At 12:01 a.m. last Monday I was bitten by a mosquito. One minute into Memorial Day, the unofficial start of summer. Didn’t know if the skeeter had the decency to wait, or if they were all lined up waiting for the gun to go off. Gentlemen … hone your needles!
You’re frowning, because it’s the womenfolk skeeters who bite. You know that because you know more about mosquitoes than you like. How many do you think you’ve killed in your lifetime? Not enough, you say with a scowl that makes the guy in those “Breaking Bad” posters look like Gandhi. You only regret that their deaths were quick, but, alas, you can’t slap in slow motion.
Since the season is upon us, it’s time to learn how to avoid exsanguination. There are many tools! None work.
1. Never leave the house and sit in a room full of bats — if you can work from home that is. Advantages: no mosquitoes. Disadvantages: conference calls difficult to hear over the deafening sound of leathery wings
2. Spraying stuff on your skin. There are several kinds, from “kid friendly” to the presumably kid-hating DEEP WOODS. This also repels chiggers, so you do not end up chigged. Why do they make DEEP WOODS versions? No one ever says, “Heck, that’s too much bug repellent.” I want something that repels all bugs with such force I can stand on the roof and disrupt butterfly migration patterns from a distance of 60 miles. Advantages: sort of works, if you soak your clothes to the saturation point, then ignite the spray to create a long plume of flame. Disadvantages: You smell like a Vietnam-era chemical weapon.

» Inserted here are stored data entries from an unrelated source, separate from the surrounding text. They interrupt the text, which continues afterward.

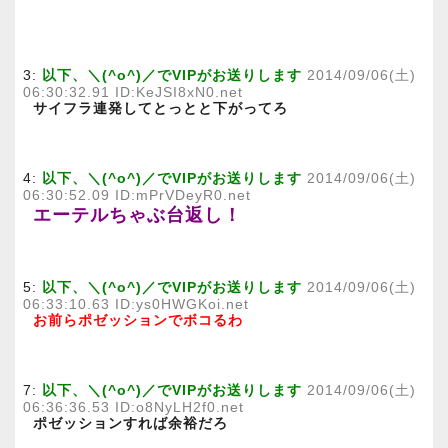
3:
以下、＼(^o^)／でVIPがお送りします
2014/09/06(土)
06:30:32.91 ID:KeJSI8xN0.net
サイフラ連発してとっとと下がってろ
4:
以下、＼(^o^)／でVIPがお送りします
2014/09/06(土)
06:30:52.09 ID:mPrVDeyR0.net
エーテルちゃぶ台返し！
5:
以下、＼(^o^)／でVIPがお送りします
2014/09/06(土)
06:33:10.63 ID:ys0HWGKoi.net
お前らポゼッションでボコるわ
7:
以下、＼(^o^)／でVIPがお送りします
2014/09/06(土)
06:36:36.53 ID:o8NyLH2f0.net
ポゼッションすれば余裕だろ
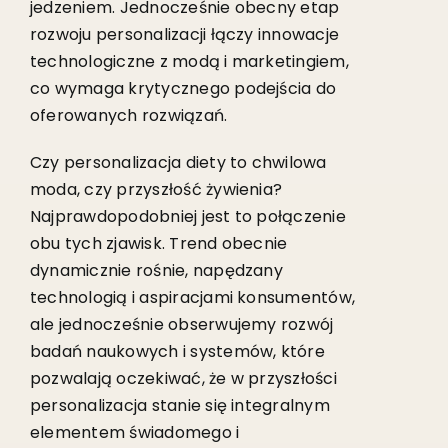
jedzeniem. Jednocześnie obecny etap
rozwoju personalizacji łączy innowacje
technologiczne z modą i marketingiem,
co wymaga krytycznego podejścia do
oferowanych rozwiązań.
Czy personalizacja diety to chwilowa
moda, czy przyszłość żywienia?
Najprawdopodobniej jest to połączenie
obu tych zjawisk. Trend obecnie
dynamicznie rośnie, napędzany
technologią i aspiracjami konsumentów,
ale jednocześnie obserwujemy rozwój
badań naukowych i systemów, które
pozwalają oczekiwać, że w przyszłości
personalizacja stanie się integralnym
elementem świadomego i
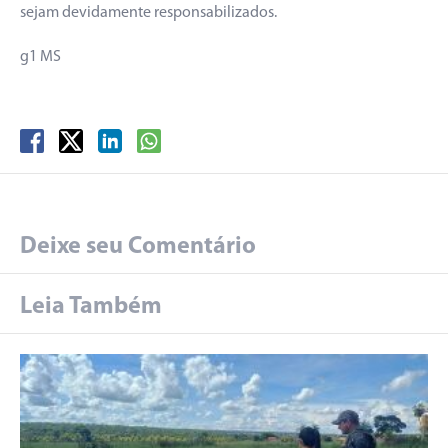
sejam devidamente responsabilizados.
g1 MS
Deixe seu Comentário
Leia Também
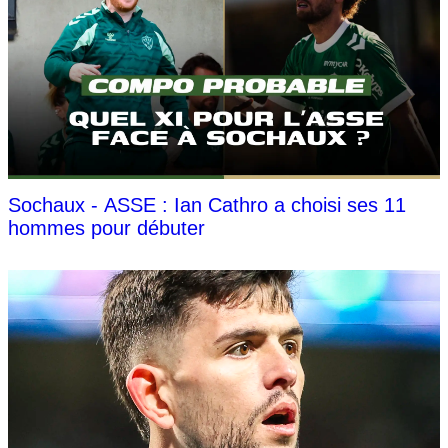
Sochaux - ASSE : Ian Cathro a choisi ses 11
hommes pour débuter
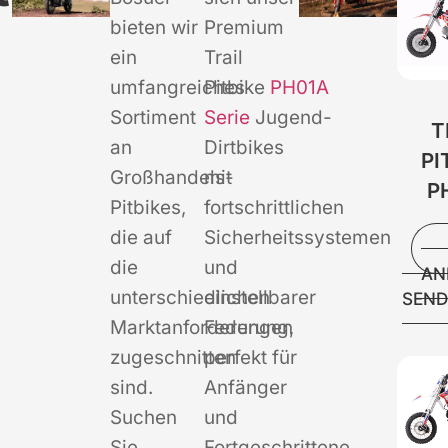
bieten wir
Premium
ein
Trail
umfangreiches
Pitbike
PH01A
Sortiment
Serie
Jugend-
T
an
Dirtbikes
PI
Großhandels-
mit
P
Pitbikes,
fortschrittlichen
die auf
Sicherheitssystemen
die
und
AN
unterschiedlichen
einstellbarer
SEN
Marktanforderungen
Federung,
zugeschnitten
perfekt für
sind.
Anfänger
Suchen
und
Sie
Fortgeschrittene.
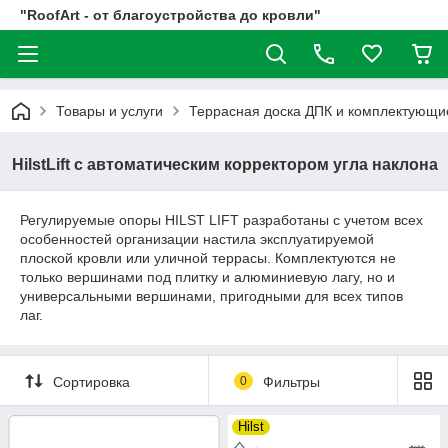
"RoofArt - от благоустройства до кровли"
Товары и услуги
Террасная доска ДПК и комплектующи
HilstLift с автоматическим корректором угла наклона
Регулируемые опоры HILST LIFT разработаны с учетом всех
особенностей организации настила эксплуатируемой
плоской кровли или уличной террасы. Комплектуются не
только вершинами под плитку и алюминиевую лагу, но и
универсальными вершинами, пригодными для всех типов
лаг.
Сортировка
0
Фильтры
Hilst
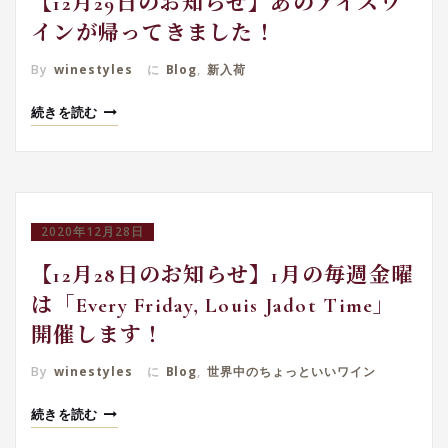
【12月29日のお知らせ】あのアイスワ
インが帰ってきました！
By
winestyles
に
Blog
,
新入荷
続きを読む
2020年12月28日
【12月28日のお知らせ】1月の毎週金曜
は「Every Friday, Louis Jadot Time」
開催します！
By
winestyles
に
Blog
,
世界中のちょっといいワイン
続きを読む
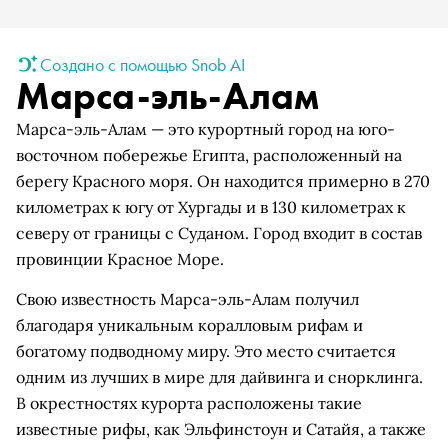
Создано с помощью Snob AI
Марса-эль-Алам
Марса-эль-Алам — это курортный город на юго-
восточном побережье Египта, расположенный на
берегу Красного моря. Он находится примерно в 270
километрах к югу от Хургады и в 130 километрах к
северу от границы с Суданом. Город входит в состав
провинции Красное Море.
Свою известность Марса-эль-Алам получил
благодаря уникальным коралловым рифам и
богатому подводному миру. Это место считается
одним из лучших в мире для дайвинга и снорклинга.
В окрестностях курорта расположены такие
известные рифы, как Эльфинстоун и Сатайя, а также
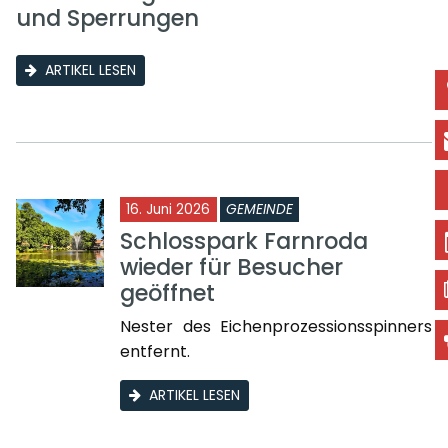
und Sperrungen
ARTIKEL LESEN
16. Juni 2026
GEMEINDE
Schlosspark Farnroda
wieder für Besucher
geöffnet
Nester des Eichenprozessionsspinners
entfernt.
ARTIKEL LESEN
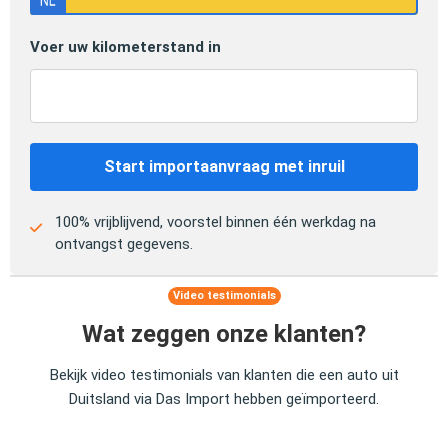
Voer uw kilometerstand in
Start importaanvraag met inruil
100% vrijblijvend, voorstel binnen één werkdag na
ontvangst gegevens.
Video testimonials
Wat zeggen onze klanten?
Bekijk video testimonials van klanten die een auto uit
Duitsland via Das Import hebben geïmporteerd.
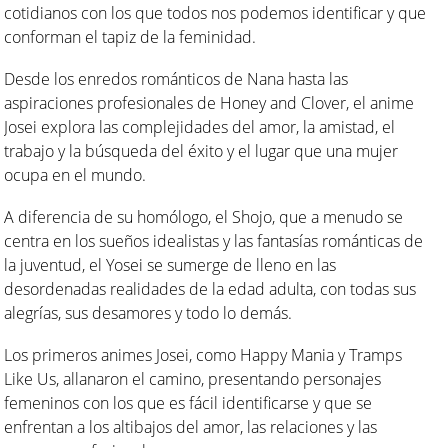
cotidianos con los que todos nos podemos identificar y que
conforman el tapiz de la feminidad.
Desde los enredos románticos de Nana hasta las
aspiraciones profesionales de Honey and Clover, el anime
Josei explora las complejidades del amor, la amistad, el
trabajo y la búsqueda del éxito y el lugar que una mujer
ocupa en el mundo.
A diferencia de su homólogo, el Shojo, que a menudo se
centra en los sueños idealistas y las fantasías románticas de
la juventud, el Yosei se sumerge de lleno en las
desordenadas realidades de la edad adulta, con todas sus
alegrías, sus desamores y todo lo demás.
Los primeros animes Josei, como Happy Mania y Tramps
Like Us, allanaron el camino, presentando personajes
femeninos con los que es fácil identificarse y que se
enfrentan a los altibajos del amor, las relaciones y las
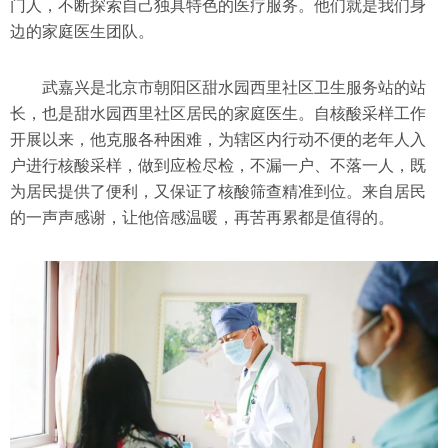
门人，不断探索自己独具特色的医疗服务。他们就是我们身
边的家庭医生团队。
武嘉兴是北京市朝阳区甜水园西里社区卫生服务站的站
长，也是甜水园西里社区居民的家庭医生。自核酸采样工作
开展以来，他克服各种困难，为辖区内行动不便的老年人入
户进行核酸采样，做到应检尽检，不漏一户、不落一人，既
为居民提供了便利，又保证了核酸筛查精准到位。来自居民
的一声声感谢，让他倍感温暖，再苦再累都是值得的。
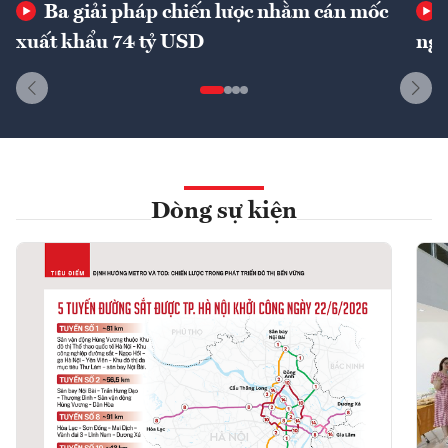
Ba giải pháp chiến lược nhằm cán mốc
xuất khẩu 74 tỷ USD
ngu
Dòng sự kiện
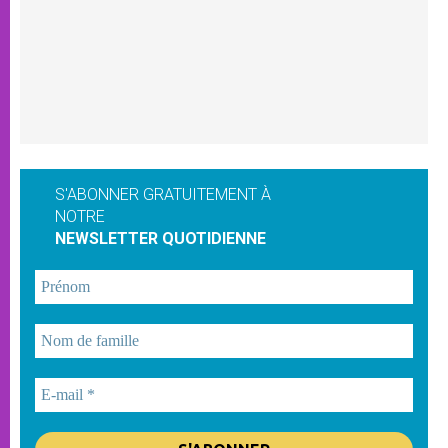
S'ABONNER GRATUITEMENT À
NOTRE
NEWSLETTER QUOTIDIENNE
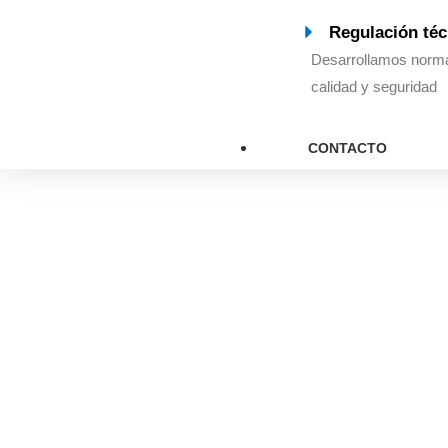
Regulación téc
Desarrollamos norma
calidad y seguridad
CONTACTO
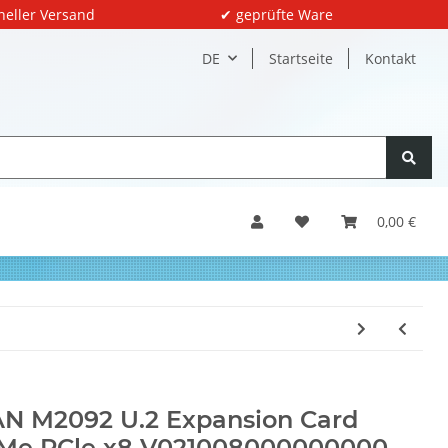
neller Versand
✔ geprüfte Ware
DE
Startseite
Kontakt
0,00 €
N M2092 U.2 Expansion Card
Me PCle x8 V021008000000000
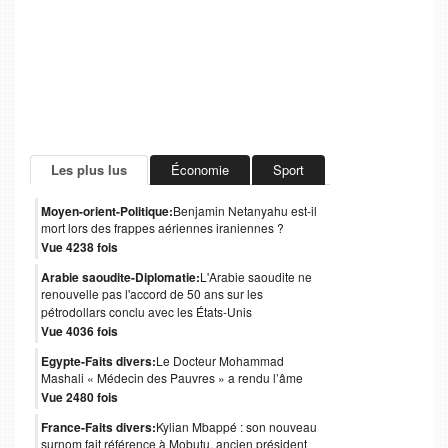
Les plus lus
Économie
Sport
Moyen-orient-Politique:
Benjamin Netanyahu est-il
mort lors des frappes aériennes iraniennes ?
Vue 4238 fois
Arabie saoudite-Diplomatie:
L'Arabie saoudite ne
renouvelle pas l'accord de 50 ans sur les
pétrodollars conclu avec les États-Unis
Vue 4036 fois
Egypte-Faits divers:
Le Docteur Mohammad
Mashali « Médecin des Pauvres » a rendu l’âme
Vue 2480 fois
France-Faits divers:
Kylian Mbappé : son nouveau
surnom fait référence à Mobutu, ancien président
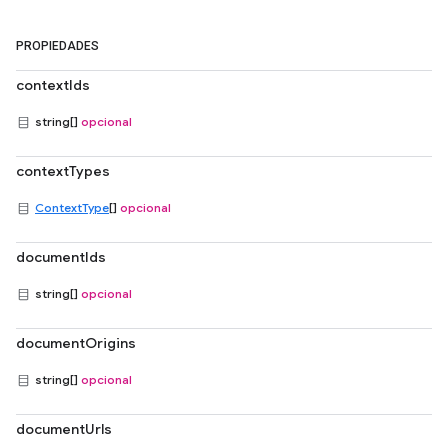
PROPIEDADES
contextIds
string[]
opcional
contextTypes
ContextType
[]
opcional
documentIds
string[]
opcional
documentOrigins
string[]
opcional
documentUrls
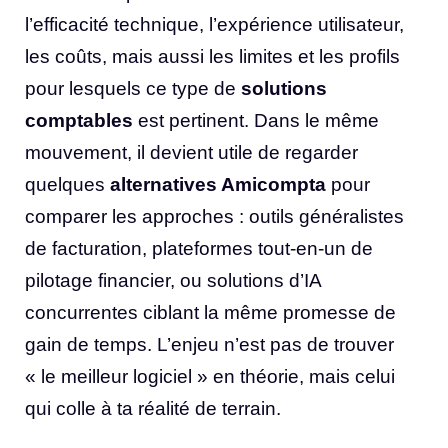
l’efficacité technique, l’expérience utilisateur,
les coûts, mais aussi les limites et les profils
pour lesquels ce type de
solutions
comptables
est pertinent. Dans le même
mouvement, il devient utile de regarder
quelques
alternatives Amicompta
pour
comparer les approches : outils généralistes
de facturation, plateformes tout-en-un de
pilotage financier, ou solutions d’IA
concurrentes ciblant la même promesse de
gain de temps. L’enjeu n’est pas de trouver
« le meilleur logiciel » en théorie, mais celui
qui colle à ta réalité de terrain.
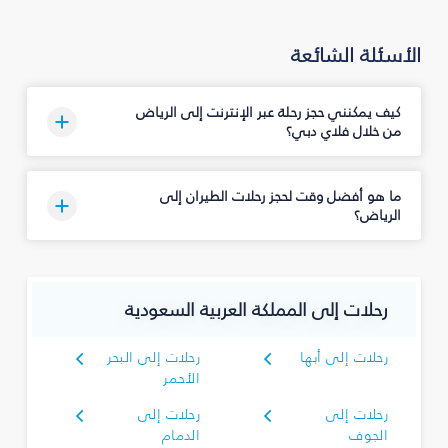
الأسئلة الشائعة
كيف يمكنني حجز رحلة عبر الإنترنت إلى الرياض
من خلال فلاي دبي؟
ما هو أفضل وقت لحجز رحلات الطيران إلى
الرياض؟
رحلات إلى المملكة العربية السعودية
رحلات إلى أبها
رحلات إلى البحر
الأحمر
رحلات إلى
رحلات إلى
الجوف
الدمام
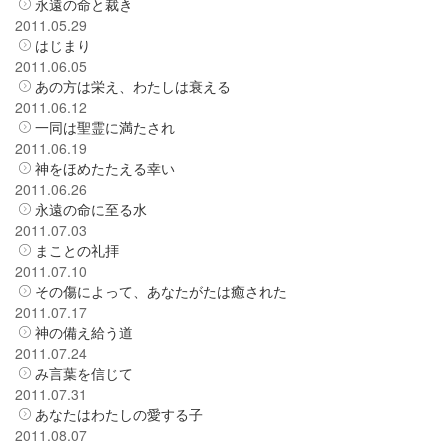
永遠の命と裁き
2011.05.29
はじまり
2011.06.05
あの方は栄え、わたしは衰える
2011.06.12
一同は聖霊に満たされ
2011.06.19
神をほめたたえる幸い
2011.06.26
永遠の命に至る水
2011.07.03
まことの礼拝
2011.07.10
その傷によって、あなたがたは癒された
2011.07.17
神の備え給う道
2011.07.24
み言葉を信じて
2011.07.31
あなたはわたしの愛する子
2011.08.07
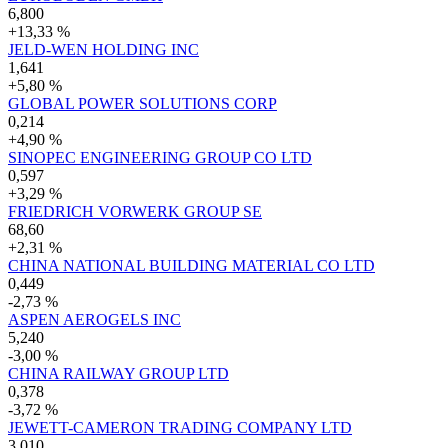
6,800
+13,33 %
JELD-WEN HOLDING INC
1,641
+5,80 %
GLOBAL POWER SOLUTIONS CORP
0,214
+4,90 %
SINOPEC ENGINEERING GROUP CO LTD
0,597
+3,29 %
FRIEDRICH VORWERK GROUP SE
68,60
+2,31 %
CHINA NATIONAL BUILDING MATERIAL CO LTD
0,449
-2,73 %
ASPEN AEROGELS INC
5,240
-3,00 %
CHINA RAILWAY GROUP LTD
0,378
-3,72 %
JEWETT-CAMERON TRADING COMPANY LTD
3,010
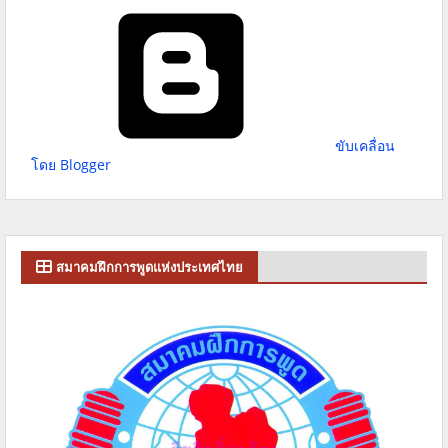
ขับเคลื่อน
โดย Blogger
สมาคมฝึกการพูดแห่งประเทศไทย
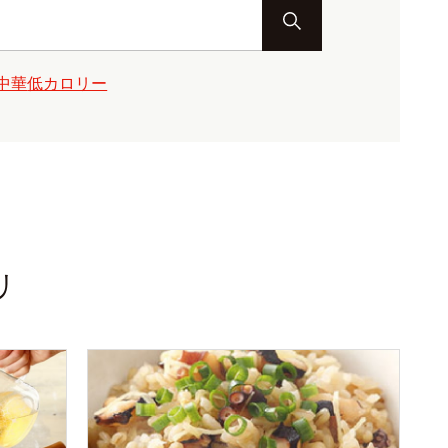
中華
低カロリー
リ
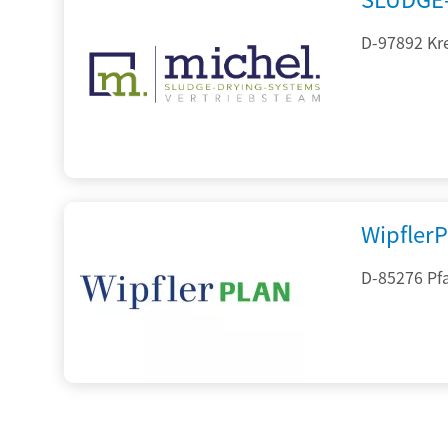
D-97892 Kr
Wipfler
D-85276 Pf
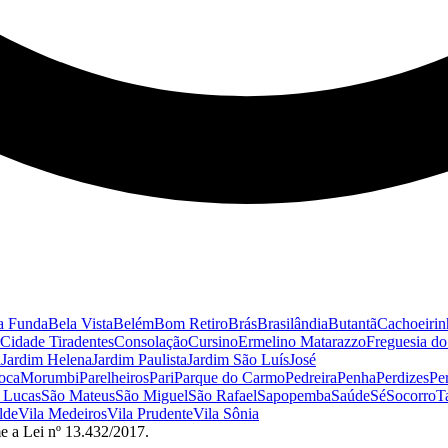
a Funda
Bela Vista
Belém
Bom Retiro
Brás
Brasilândia
Butantã
Cachoeirin
Cidade Tiradentes
Consolação
Cursino
Ermelino Matarazzo
Freguesia d
a
Jardim Helena
Jardim Paulista
Jardim São Luís
José
oca
Morumbi
Parelheiros
Pari
Parque do Carmo
Pedreira
Penha
Perdizes
Pe
 Lucas
São Mateus
São Miguel
São Rafael
Sapopemba
Saúde
Sé
Socorro
T
lde
Vila Medeiros
Vila Prudente
Vila Sônia
e a Lei nº 13.432/2017.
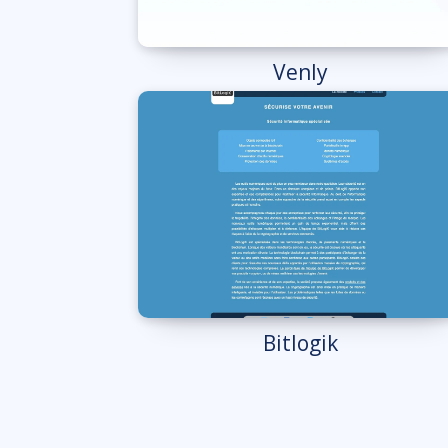
Venly
Bitlogik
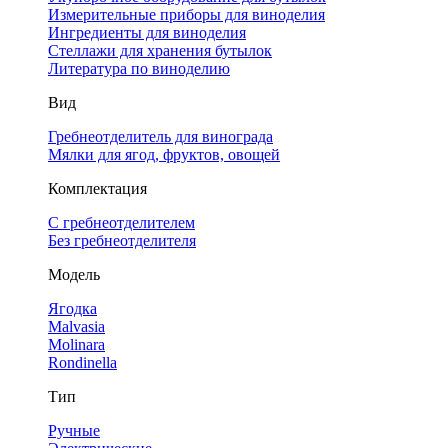
Измерительные приборы для виноделия
Ингредиенты для виноделия
Стеллажи для хранения бутылок
Литература по виноделию
Вид
Гребнеотделитель для винограда
Мялки для ягод, фруктов, овощей
Комплектация
С гребнеотделителем
Без гребнеотделителя
Модель
Ягодка
Malvasia
Molinara
Rondinella
Тип
Ручные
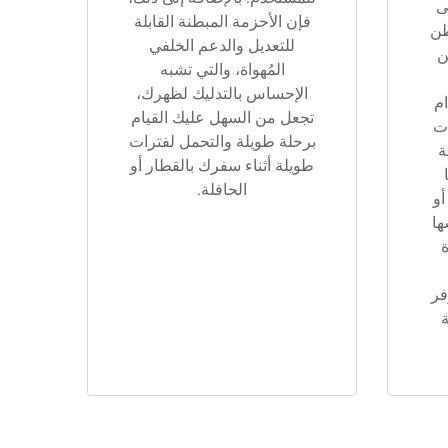
ى
فإن الأحزمة المبطنة القابلة
طن
للتعديل والدعم الخلفي
ن
المُهواة، والتي تشبه
الإحساس بالتدليك لظهرك،
ام
تجعل من السهل عليك القيام
ت
برحلة طويلة والتحمل لفترات
ة
طويلة أثناء سفرك بالقطار أو
الحافلة.
أو
ها
ة
فر
ة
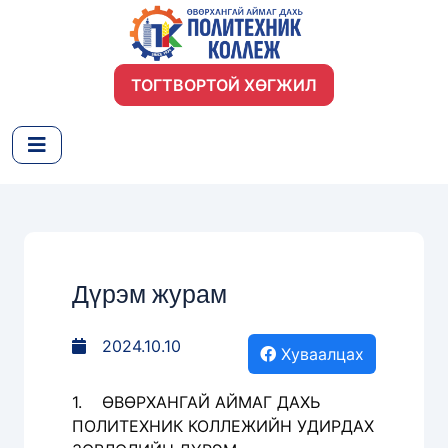
ТОГТВОРТОЙ ХӨГЖИЛ
Дүрэм журам
2024.10.10
Хуваалцах
1. ӨВӨРХАНГАЙ АЙМАГ ДАХЬ
ПОЛИТЕХНИК КОЛЛЕЖИЙН УДИРДАХ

3. Plastic bracelets that supposedly ward off mosquitoes. As far as I can tell, these prohibit mosquitoes from biting the area covered by the plastic bracelet, so in that respect they’re a pip.
Personal-area clip-on sprays. I don’t know if they still make these. Had one a few years back. Clipped on your belt, and exuded chemicals that made mosquitoes avoid your left side and circle around to the right. The instructions said it should not be used if you’re dealing with food or drink, but who sits around in the summer outside not eating and drinking?
4. Staking out a goat in the back yard to draw the bugs. Advantages: works. Disadvantages: Since skeeters are attracted not just by warmth but carbon dioxide, you have to make the goat hyperventilate.
This requires inducing panic, which is difficult, so you have to Google “how to panic a goat” and you transpose some letters by mistake. “Did you mean ‘how to panic a gaot’?” Google asks. “Show results for how to panic a gaot,” and you click on that because you never heard of a gaot. Ten minutes later you’re watching a YouTube video about baby gaots, and they’re just adorable. Some sort of weasel, I guess.
5. Citronella oil. I’ve found this works quite well — if you wear a flame-retardant suit, soak yourself in the oil and set yourself alight. Anyone sitting next to you will get bitten, though.
One year I bought six bamboo stakes with tanks of citronella, staked them out around the patio, lit the wicks, and felt like I should have had a pig roasting on a spit. Where would you get one? Amazon? What do I search for, swine? CUSTOMERS WHO BOUGHT SWINE ALSO BOUGHT THIS, and it’s flip-flops and a power drill. People are strange.
Wife says: “These torches aren’t working.” You respond, “Shhh, I’m comparing prices on beach shoes and a sow.”
6. Netting. This is the most low-tech solution available. Our back yard Target gazebo has netting that zips up for those nights when the skeeters are so thick you’re down a pint after five minutes outside. They still get in. Crawling on their bellies. Whistling the “Colonel Bogey March.”
7. I saw a cheap, easy way to build your own “eco-friendly” mosquito trap. The trap: Saw off the top of a 1.5L soda bottle. Fill it with 200 mL of warm water and 50 g of sugar, then add 1 g yeast. You’re thinking: great for catching European bugs, but American skeeters don’t use the metric system.
Granted. Use an online translator to figure it out. Invert the bottle part you sawed off, stick it over the mixture, wrap it in newspapers and place it in a dark corner. Maybe put a sign on it that says “FREE BLOOD.”
Does it work? I’ve no idea. I know the prospect of finding a plastic bottle full of drowned mosquitoes is deeply satisfying; you’d want to sing “AND MY HEART WILL GO ON” in a loud mocking parody of Celine Dion’s “Titanic” hymn. But if mosquitoes can lay a billion eggs in a bottle-cap’s worth of water, what could they do in 1.5 liters?
Better to smear yeast on a goat and put plastic bracelets around its legs and dig a moat and fill it with citronella. Chances are you’ll get at least 100 bites this year, but with this scheme? We’re talking 94, 95. Worth it.